Open cbizon opened 6 years ago
The approach I was envisioning is difficult when the subclasses do not span the superclass, which is maybe what's happening with biological_process > pathway. For the ontology:
rectangle
square
circle
we may want to query for rectangles or specifically for squares. I still think that the X_or_Y types are unnecessary, but neither can we unambiguously assign a single type to each node.
Currently we allow paths to use the union supertypes. So if we want a spot in the query to be either a disease or a phenotypic_feature, we use the type disease_or_phenotypic_feature. This will call all the right stuff, and you'll end up with some nodes that are disease and some that are phenotypic_features but they will all have type in the graph of disease_or_phenotypic_feature.
In the case of a cached graph, this is kind of bad, because if you then ask for a subclass, you won't find it (unless your query knows about the biolink-model). We would prefer that the final knowledge graph contains the pushed down node type (disease or phenotypic_feature). This is entirely reasonable and doable.

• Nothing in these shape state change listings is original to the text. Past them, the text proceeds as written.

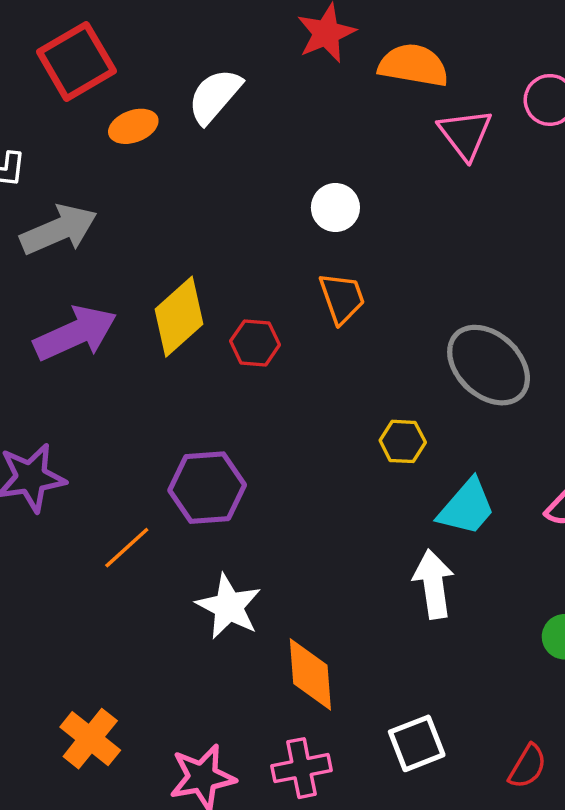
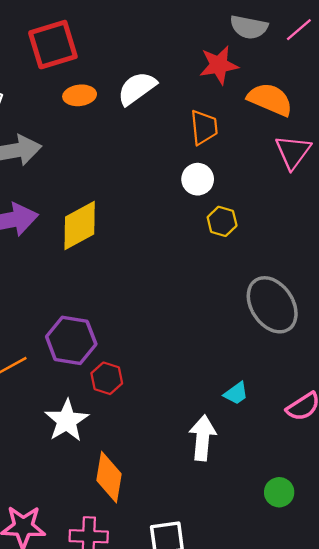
orange trapezoid: (342, 298) -> (204, 127), moved
red hexagon: (255, 343) -> (107, 378), moved
yellow hexagon: (403, 441) -> (222, 221), moved
cyan trapezoid: (467, 507) -> (236, 393), size x0.6

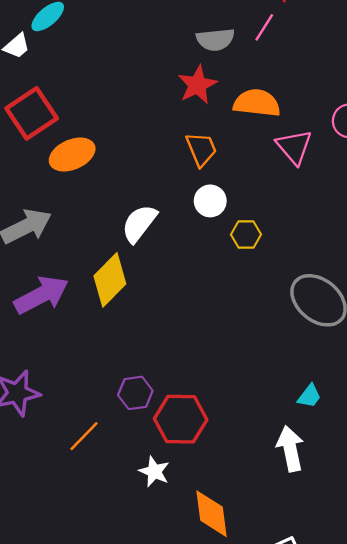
white semicircle: (137, 88) -> (139, 223), moved
orange ellipse: (80, 95) -> (72, 155), size x1.4
purple hexagon: (71, 340) -> (135, 393), size x0.7
red hexagon: (107, 378) -> (181, 419), size x1.6
white star: (67, 421) -> (154, 472), size x0.7

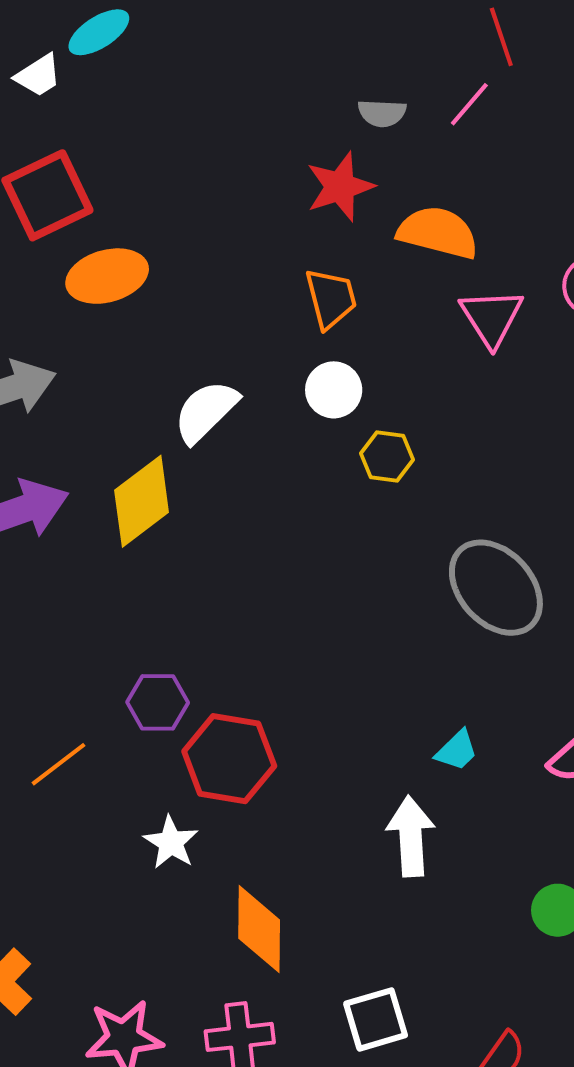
gray semicircle: (215, 40) -> (382, 113), size x0.7

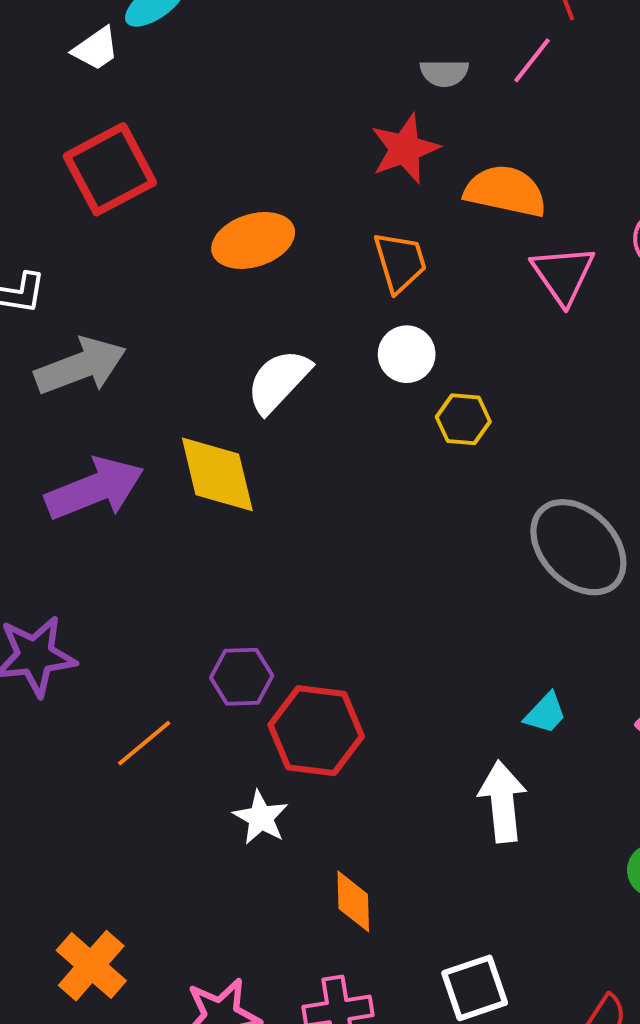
orange ellipse: (107, 276) -> (253, 240), moved
yellow diamond: (142, 501) -> (217, 474), turned -64
orange diamond: (259, 929) -> (353, 901), size x0.7

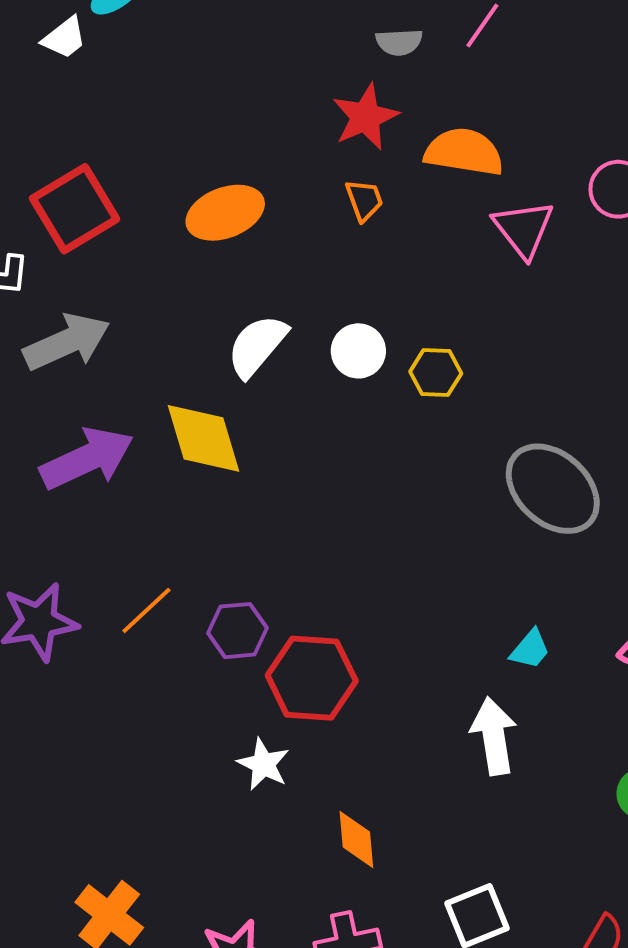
red square: (110, 169) -> (75, 209), moved
orange trapezoid: (400, 262) -> (364, 200), moved, size x0.7
white circle: (407, 354) -> (358, 351), moved
orange line: (144, 743) -> (146, 610), moved

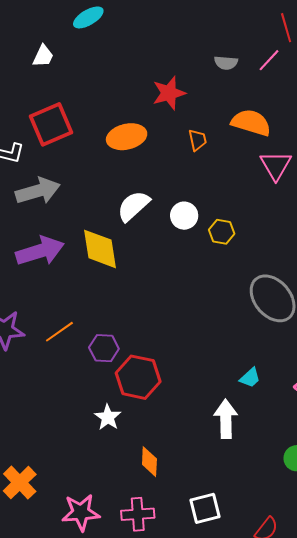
white trapezoid: (64, 38) -> (43, 56), moved, turned -35
red star: (365, 117) -> (169, 93), moved

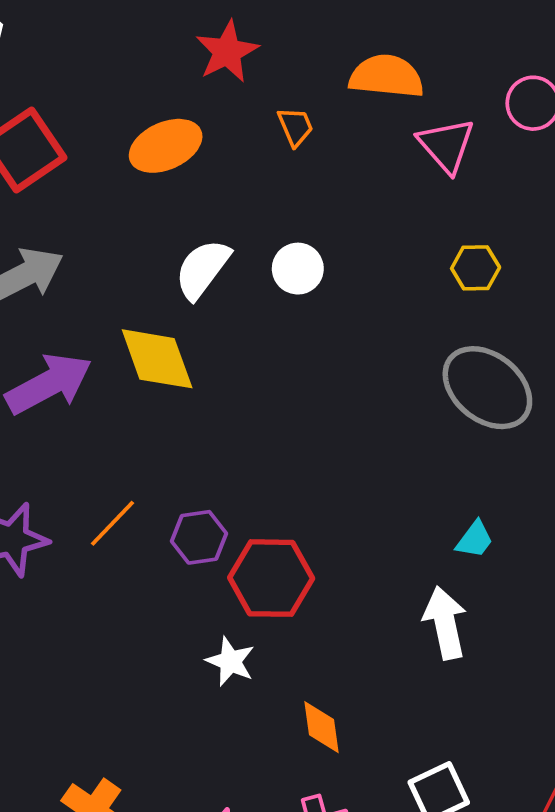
yellow hexagon: (222, 232) -> (476, 268), moved

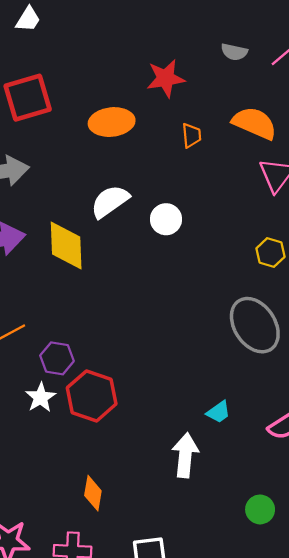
white star: (230, 661) -> (41, 397), moved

There is also an idea that the query should handle this by containing a list of types. So instead of saying "disease_or_phenotypic_feature" you would specify that a node could be one of ("disease", "phenotypic_feature"). The thought is that this makes constructing queries easier? I guess I'm not convinced that this is the simplest approach. If "disease_or_phenotypic_feature" had a shorter name, like "yellow", you'd just ask for a "yellow" node.
The other thing to consider is whether we expect biolink-model to get more complicated. The deepest case at the moment is (indention indicates subclass)
So in this case, if you want all of these (which I suggest is the most common case) you either put the top node or a list of 3 things (which you have to know you want).
@kennethmorton @patrickkwang opnions?